Objective: To examine the relationship between perceived discrimination based on race/ethnicity and Medicaid insurance and CAHPS reports and ratings of care.
Methods: The study analyzed 2007 survey data from 1509 Florida Medicaid beneficiaries. CAHPS reports (getting needed care, timeliness of care, communication with doctor, and health plan customer service) and ratings (personal doctor, specialist care, overall health care, and health plan) of care were the primary outcome variables. Patient perceptions of discrimination based on their race/ethnicity and having Medicaid insurance were the primary independent variables. Regression analysis modeled the effect of perceptions of discrimination on CAHPS reports and ratings controlling for age, sex, education, self-rated health status, race/ethnicity, survey language, and fee-for-service enrollment. SEs were corrected for correlation within plans.

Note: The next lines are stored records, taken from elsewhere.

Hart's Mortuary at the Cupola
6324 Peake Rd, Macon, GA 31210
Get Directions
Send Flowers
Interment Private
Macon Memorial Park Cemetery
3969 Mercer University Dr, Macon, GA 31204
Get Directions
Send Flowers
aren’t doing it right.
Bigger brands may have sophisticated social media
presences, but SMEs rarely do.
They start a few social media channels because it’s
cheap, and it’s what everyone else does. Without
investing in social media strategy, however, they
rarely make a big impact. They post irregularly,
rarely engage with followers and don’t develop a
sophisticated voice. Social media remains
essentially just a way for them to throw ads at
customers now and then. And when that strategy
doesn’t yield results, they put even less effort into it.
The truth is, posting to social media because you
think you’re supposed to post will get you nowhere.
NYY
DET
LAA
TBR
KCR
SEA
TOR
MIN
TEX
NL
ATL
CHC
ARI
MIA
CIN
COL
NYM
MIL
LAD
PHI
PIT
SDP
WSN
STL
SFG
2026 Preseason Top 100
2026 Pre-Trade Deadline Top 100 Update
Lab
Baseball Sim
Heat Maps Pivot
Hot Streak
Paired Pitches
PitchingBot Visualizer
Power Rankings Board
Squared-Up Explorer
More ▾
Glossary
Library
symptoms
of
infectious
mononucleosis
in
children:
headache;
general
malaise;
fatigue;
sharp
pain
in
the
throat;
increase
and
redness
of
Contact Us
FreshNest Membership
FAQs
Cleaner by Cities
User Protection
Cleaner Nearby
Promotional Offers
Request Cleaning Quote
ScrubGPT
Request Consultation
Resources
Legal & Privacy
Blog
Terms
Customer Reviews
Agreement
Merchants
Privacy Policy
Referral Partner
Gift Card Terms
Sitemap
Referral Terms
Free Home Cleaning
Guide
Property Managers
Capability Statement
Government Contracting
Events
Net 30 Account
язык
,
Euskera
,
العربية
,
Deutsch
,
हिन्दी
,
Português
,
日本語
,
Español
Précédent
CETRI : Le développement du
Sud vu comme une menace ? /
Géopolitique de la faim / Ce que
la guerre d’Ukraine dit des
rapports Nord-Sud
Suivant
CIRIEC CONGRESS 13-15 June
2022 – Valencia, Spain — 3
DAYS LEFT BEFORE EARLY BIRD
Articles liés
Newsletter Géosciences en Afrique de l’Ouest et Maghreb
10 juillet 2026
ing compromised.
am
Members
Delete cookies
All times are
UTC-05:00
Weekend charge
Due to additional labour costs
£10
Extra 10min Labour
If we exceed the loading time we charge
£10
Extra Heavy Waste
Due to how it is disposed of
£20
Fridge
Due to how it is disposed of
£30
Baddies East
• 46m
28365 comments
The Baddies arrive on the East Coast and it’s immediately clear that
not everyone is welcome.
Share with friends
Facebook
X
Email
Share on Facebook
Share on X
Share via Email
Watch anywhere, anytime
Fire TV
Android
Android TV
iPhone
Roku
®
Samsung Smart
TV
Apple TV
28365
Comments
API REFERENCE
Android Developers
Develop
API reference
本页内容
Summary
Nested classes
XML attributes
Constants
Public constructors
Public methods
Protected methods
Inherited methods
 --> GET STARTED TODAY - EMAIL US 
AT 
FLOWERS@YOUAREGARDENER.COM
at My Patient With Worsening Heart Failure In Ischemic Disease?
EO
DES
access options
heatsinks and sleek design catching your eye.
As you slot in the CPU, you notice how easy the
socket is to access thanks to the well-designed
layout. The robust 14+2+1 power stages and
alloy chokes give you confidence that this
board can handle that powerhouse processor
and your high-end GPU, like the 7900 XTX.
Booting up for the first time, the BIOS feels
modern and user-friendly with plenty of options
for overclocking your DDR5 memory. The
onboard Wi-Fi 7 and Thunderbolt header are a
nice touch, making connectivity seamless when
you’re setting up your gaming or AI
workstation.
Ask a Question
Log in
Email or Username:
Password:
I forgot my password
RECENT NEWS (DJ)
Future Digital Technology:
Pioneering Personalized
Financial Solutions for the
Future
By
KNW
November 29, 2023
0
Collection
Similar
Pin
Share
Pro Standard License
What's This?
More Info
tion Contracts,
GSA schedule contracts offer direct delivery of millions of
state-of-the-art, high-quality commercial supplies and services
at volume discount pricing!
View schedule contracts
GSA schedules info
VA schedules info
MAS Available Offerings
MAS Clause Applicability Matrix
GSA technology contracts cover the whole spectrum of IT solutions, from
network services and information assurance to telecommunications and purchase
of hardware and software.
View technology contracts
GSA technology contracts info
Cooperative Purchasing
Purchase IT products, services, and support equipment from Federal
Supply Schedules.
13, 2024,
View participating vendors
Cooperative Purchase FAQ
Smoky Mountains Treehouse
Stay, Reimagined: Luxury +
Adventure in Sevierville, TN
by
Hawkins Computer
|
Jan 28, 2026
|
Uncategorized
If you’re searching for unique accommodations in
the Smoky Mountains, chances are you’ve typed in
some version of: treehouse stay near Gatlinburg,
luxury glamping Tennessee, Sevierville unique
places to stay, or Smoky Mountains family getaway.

Results: Medicaid beneficiaries reporting discrimination based on race/ethnicity had lower CAHPS scores, ranging from 15 points lower (on a 0-100 scale) for getting needed care to 6 points lower for specialist rating, compared with those who never experienced discrimination. Similar results were obtained for perceived discrimination based on Medicaid insurance.
Conclusions: Perceptions of discrimination based on race/ethnicity and Medicaid insurance are prevalent and are associated with substantially lower CAHPS reports and ratings of care. Practices must develop and implement strategies to reduce perceived discrimination among patients.